» **Task requirements**
In the entries that follow, the line with "final y Stage V." opens the range and the line with "de mantenimiento preventivo" closes it; repeat that range exactly, both lines included.

» **Collected data**

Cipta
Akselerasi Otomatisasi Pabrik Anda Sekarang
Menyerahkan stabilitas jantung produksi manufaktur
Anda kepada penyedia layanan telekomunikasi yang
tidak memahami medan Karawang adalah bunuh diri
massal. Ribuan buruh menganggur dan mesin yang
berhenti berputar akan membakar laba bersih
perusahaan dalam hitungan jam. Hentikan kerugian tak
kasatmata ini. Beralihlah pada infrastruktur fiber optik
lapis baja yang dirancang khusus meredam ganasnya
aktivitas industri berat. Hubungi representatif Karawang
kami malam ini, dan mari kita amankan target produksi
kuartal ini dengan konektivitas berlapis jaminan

---

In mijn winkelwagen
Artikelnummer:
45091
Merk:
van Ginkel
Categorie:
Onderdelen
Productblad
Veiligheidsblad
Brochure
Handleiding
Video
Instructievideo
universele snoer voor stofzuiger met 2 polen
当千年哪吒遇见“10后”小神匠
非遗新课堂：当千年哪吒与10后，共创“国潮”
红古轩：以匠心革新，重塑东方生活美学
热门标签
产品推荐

---

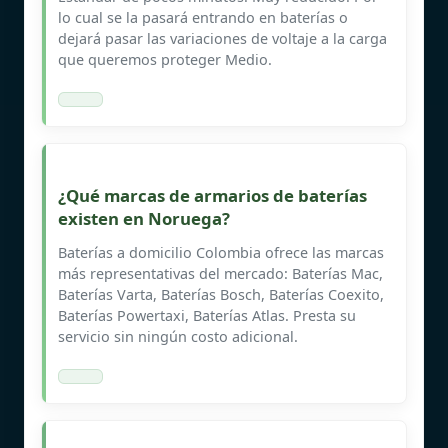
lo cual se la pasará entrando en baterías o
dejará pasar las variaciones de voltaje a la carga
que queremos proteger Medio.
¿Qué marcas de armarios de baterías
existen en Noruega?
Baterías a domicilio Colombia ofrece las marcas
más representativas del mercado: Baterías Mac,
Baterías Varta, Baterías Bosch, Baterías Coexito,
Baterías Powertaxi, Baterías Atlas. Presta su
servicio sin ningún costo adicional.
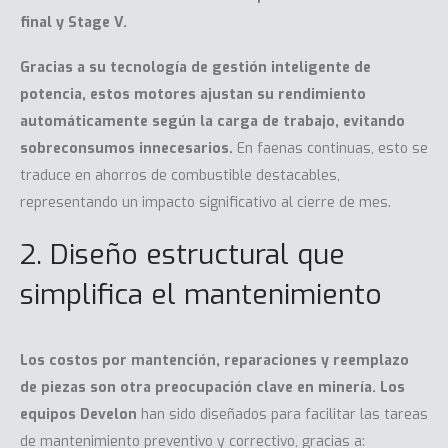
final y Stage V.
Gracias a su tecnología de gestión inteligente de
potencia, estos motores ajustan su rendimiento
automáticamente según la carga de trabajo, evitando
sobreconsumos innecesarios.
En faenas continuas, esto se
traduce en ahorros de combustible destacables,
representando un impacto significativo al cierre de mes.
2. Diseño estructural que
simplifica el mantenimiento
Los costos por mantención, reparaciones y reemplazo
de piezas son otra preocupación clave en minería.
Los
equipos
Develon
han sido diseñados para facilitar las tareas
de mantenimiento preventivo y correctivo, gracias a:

» **Task result**
final y Stage V.
Gracias a su tecnología de gestión inteligente de
potencia, estos motores ajustan su rendimiento
automáticamente según la carga de trabajo, evitando
sobreconsumos innecesarios.
En faenas continuas, esto se
traduce en ahorros de combustible destacables,
representando un impacto significativo al cierre de mes.
2. Diseño estructural que
simplifica el mantenimiento
Los costos por mantención, reparaciones y reemplazo
de piezas son otra preocupación clave en minería.
Los
equipos
Develon
han sido diseñados para facilitar las tareas
de mantenimiento preventivo y correctivo, gracias a:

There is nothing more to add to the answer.